Now that JIT mode is the default, this is super fast because we only generate what is used, instead of partially testing in a 3MB file or building it all, then purging.
* add some todo's to make sure we warn in a few cases
* make `darkMode: 'media'`, the default
This also includes moving dark mode tests to its own dedicated file.
* remove PostCSS 7 compat mode
* update CLI to be JIT-first
* fix integration tests
This is not a _real_ fix, but it does solve the broken test for now.
* warn when using @responsive or @variants
* remove the JIT preview warning
* remove AOT-only code paths
* remove all `mode: 'jit'` blocks
Also remove `variants: {}` since they are not useful in `JIT` mode
anymore.
* drop unused dependencies
* rename `purge` to `content`
* remove static CDN builds
* mark `--purge` as deprecated in the CLI
This will still work, but a warning will be printed and it won't show up
in the `--help` output.
* cleanup nesting plugin
We don't have to duplicate it anymore since there is no PostCSS 7
version anymore.
* make sure integration tests run in band
* cleanup folder structure
* make sure nesting folder is available
* simplify resolving of purge/content information
Do not require NODE_ENV to be set to 'production' as well, as using
the --purge option in the CLI should be explicit enough.
Co-authored-by: Arnout Roemers <roemers@zorgdomein.nl>
* add tests for the --postcss option in the new CLI
* add `oneOf` ability to the `arg()` functionality
By default, `arg()` doesn't have a way to define multiple types.
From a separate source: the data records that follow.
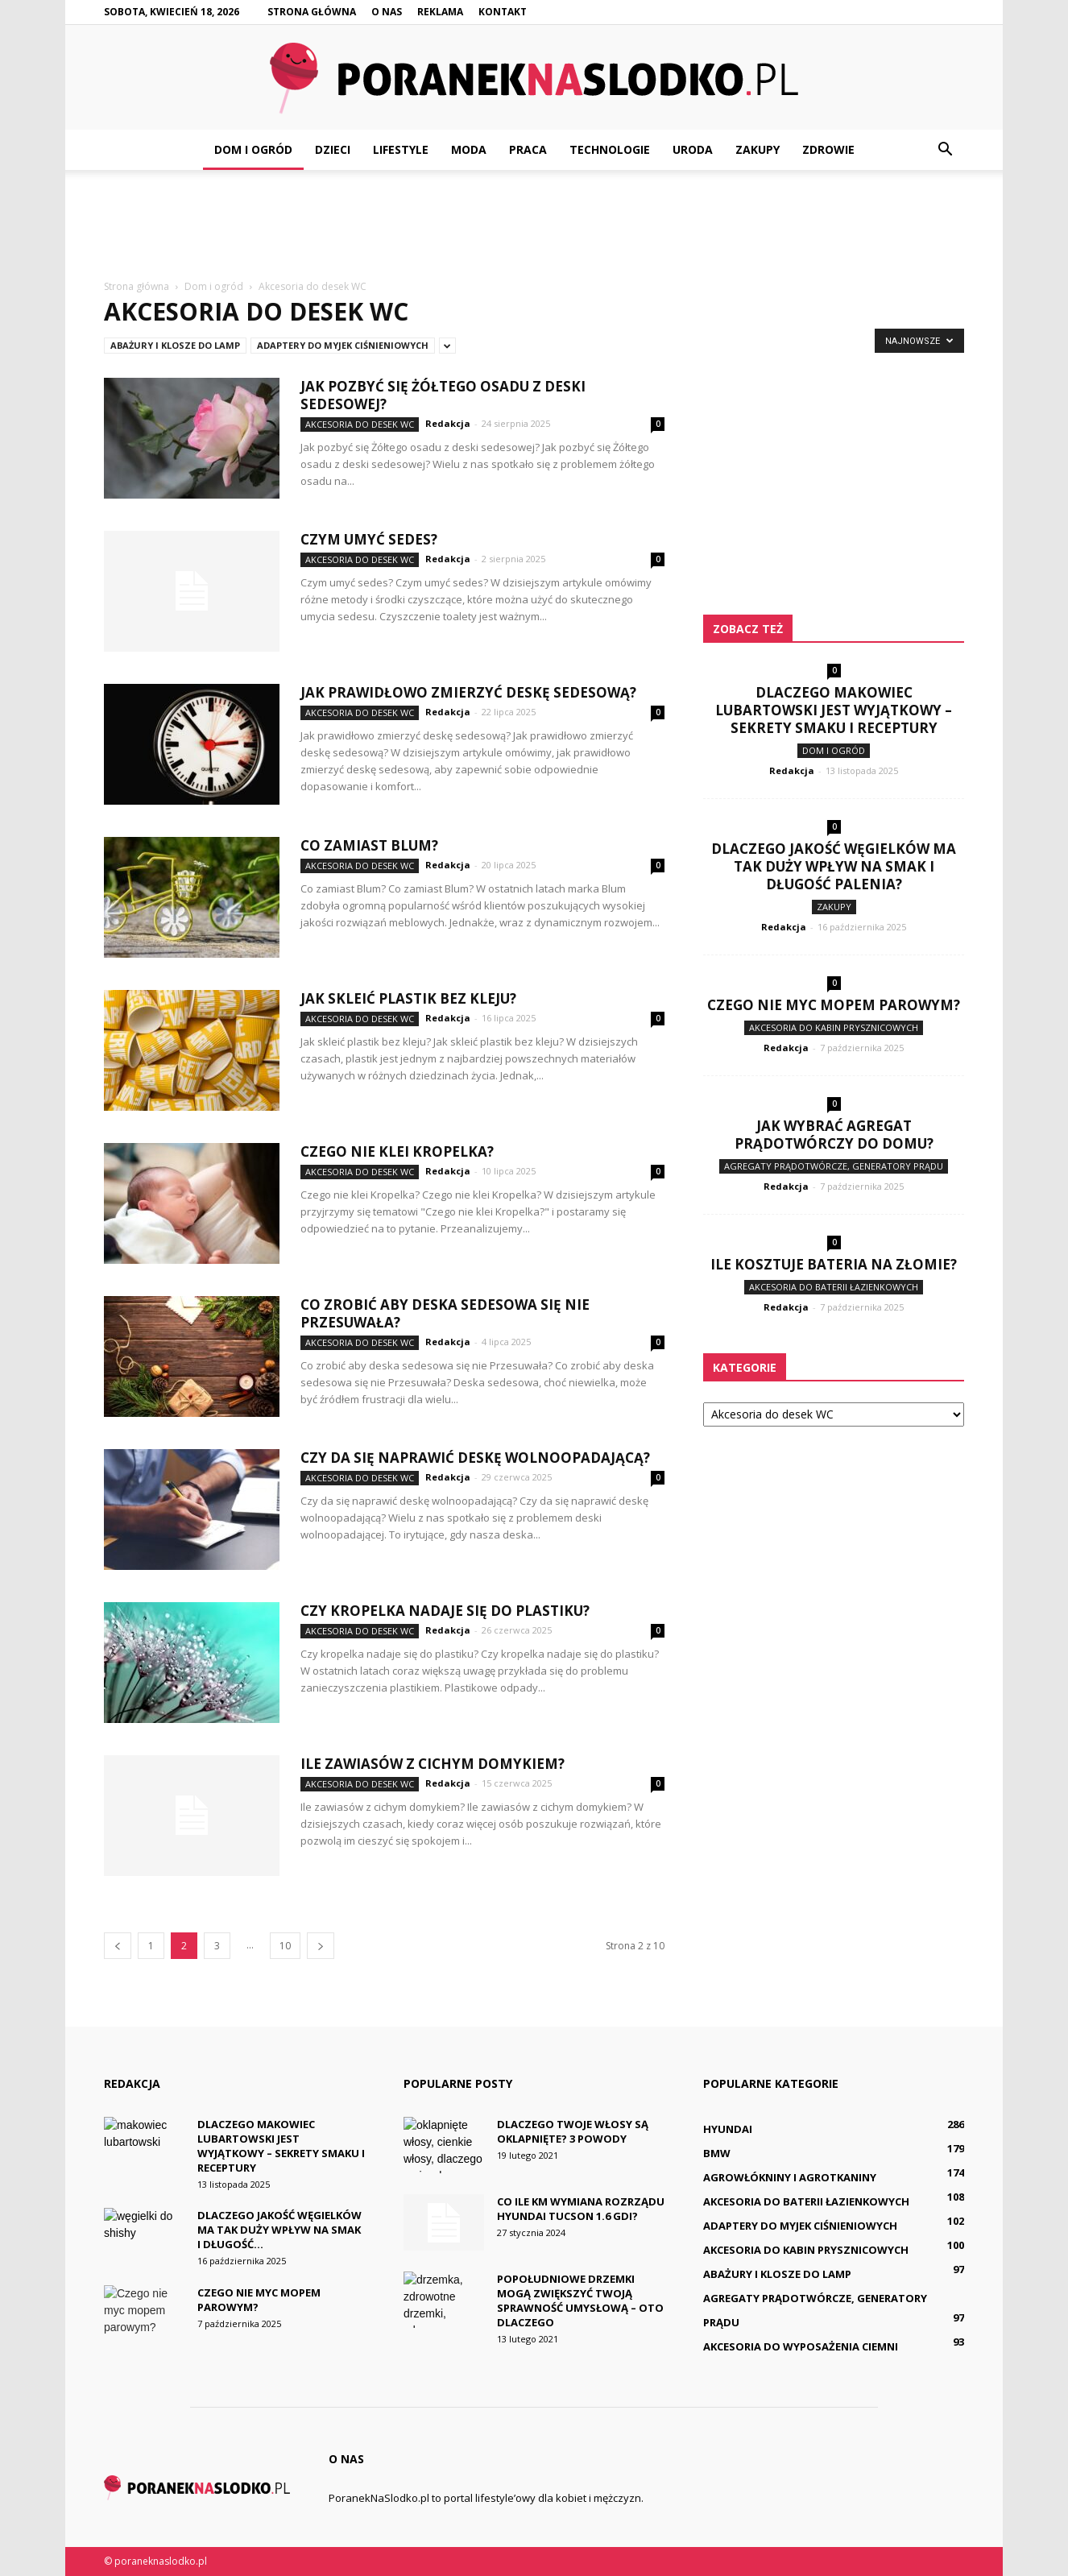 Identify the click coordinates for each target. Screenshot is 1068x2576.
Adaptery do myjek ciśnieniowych (342, 345)
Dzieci (332, 149)
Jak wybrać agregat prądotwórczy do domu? (834, 1134)
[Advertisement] (534, 225)
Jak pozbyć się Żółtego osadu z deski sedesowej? (443, 395)
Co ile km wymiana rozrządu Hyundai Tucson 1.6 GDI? (580, 2208)
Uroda (693, 149)
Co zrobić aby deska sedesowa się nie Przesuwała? (445, 1313)
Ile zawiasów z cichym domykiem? (432, 1763)
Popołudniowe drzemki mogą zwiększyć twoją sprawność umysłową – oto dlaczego (580, 2301)
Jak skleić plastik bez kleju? (408, 998)
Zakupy (757, 149)
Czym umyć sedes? (368, 539)
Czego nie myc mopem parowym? (833, 1005)
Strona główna (311, 12)
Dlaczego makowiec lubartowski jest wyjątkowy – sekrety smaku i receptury (833, 710)
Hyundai (727, 2129)
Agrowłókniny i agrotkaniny (789, 2177)
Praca (528, 149)
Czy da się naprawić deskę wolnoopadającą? (475, 1457)
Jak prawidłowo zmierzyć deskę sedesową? (468, 692)
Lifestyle (400, 149)
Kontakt (502, 12)
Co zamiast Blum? (369, 845)
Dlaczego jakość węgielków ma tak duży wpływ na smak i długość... (279, 2229)
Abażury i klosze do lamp (175, 345)
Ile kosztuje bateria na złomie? (833, 1264)
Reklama (440, 12)
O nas (386, 12)
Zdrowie (828, 149)
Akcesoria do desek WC (359, 424)
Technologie (609, 149)
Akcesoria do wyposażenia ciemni (800, 2346)
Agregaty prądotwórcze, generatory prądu (833, 1166)
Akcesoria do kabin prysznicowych (833, 1027)
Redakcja (447, 423)
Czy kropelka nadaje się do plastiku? (445, 1610)
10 (285, 1946)
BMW (717, 2153)
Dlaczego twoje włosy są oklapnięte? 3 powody (572, 2131)
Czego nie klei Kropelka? (397, 1151)
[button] (944, 149)
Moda (468, 149)
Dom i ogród (253, 149)
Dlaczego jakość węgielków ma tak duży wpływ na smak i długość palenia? (833, 866)
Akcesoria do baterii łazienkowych (833, 1287) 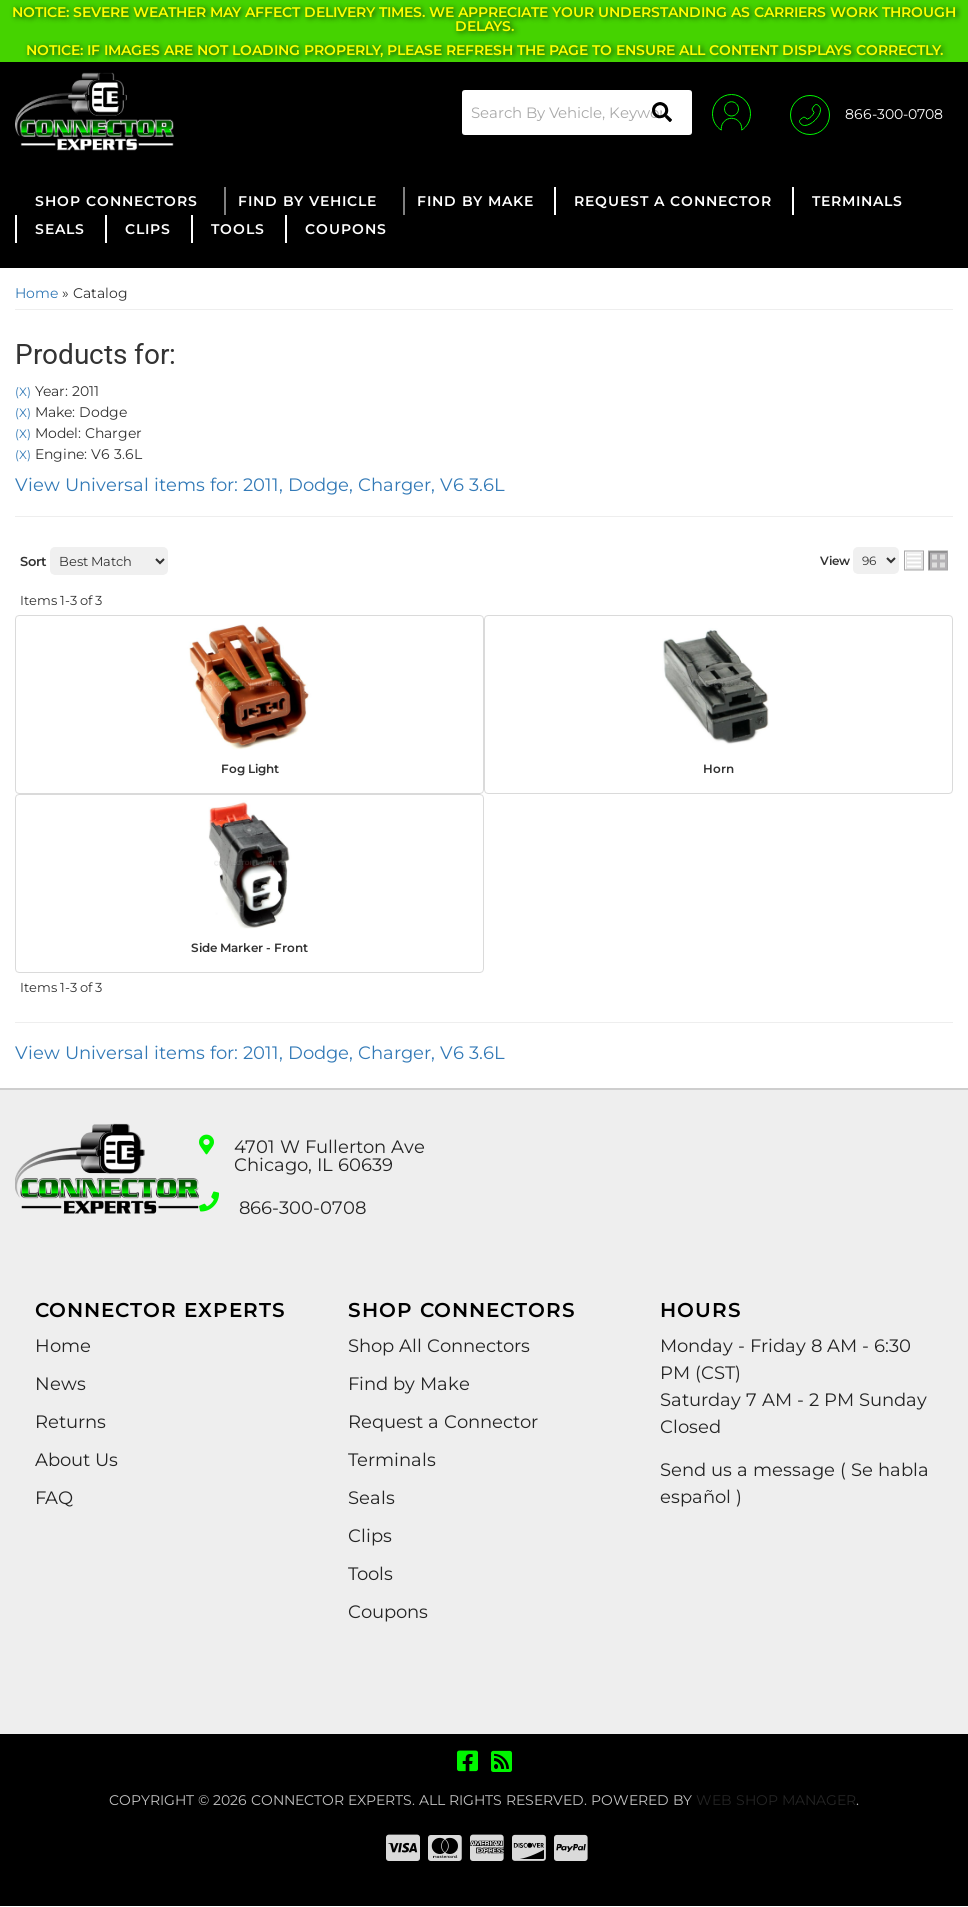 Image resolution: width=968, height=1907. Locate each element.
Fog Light (250, 768)
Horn (718, 768)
We want
the possibility of using `--postcss` (Boolean) or `--postcss
./custom-path.js`. But by default this is not possible.
This commit will allow us to do a few things, mainly:
- Keep the same API using the `{ type: oneOf(String, Boolean), description: '...' }`
- Keep the `--help` output similar
What we did behind the scenes is make sure to put the non recognized
flags in the `_` arguments list. This is possible by doing `permissive:
true`. We then manually parse those and resolve the correct value.
* ensure that we can use a custom `--postcss ./with-custom-path.js`
* fix --help output in tests
* add tests to ensure we can use `purge.safelist`
* implement the `purge.safelist` for strings
* proxy `purge.safelist` to `purge.options.safelist`
This allows us to have a similar API in `AOT` and `JIT` mode.
* only proxy `purge.safelist` to `purge.options.safelist` if
`purge.options.safelist` doesn't exists yet.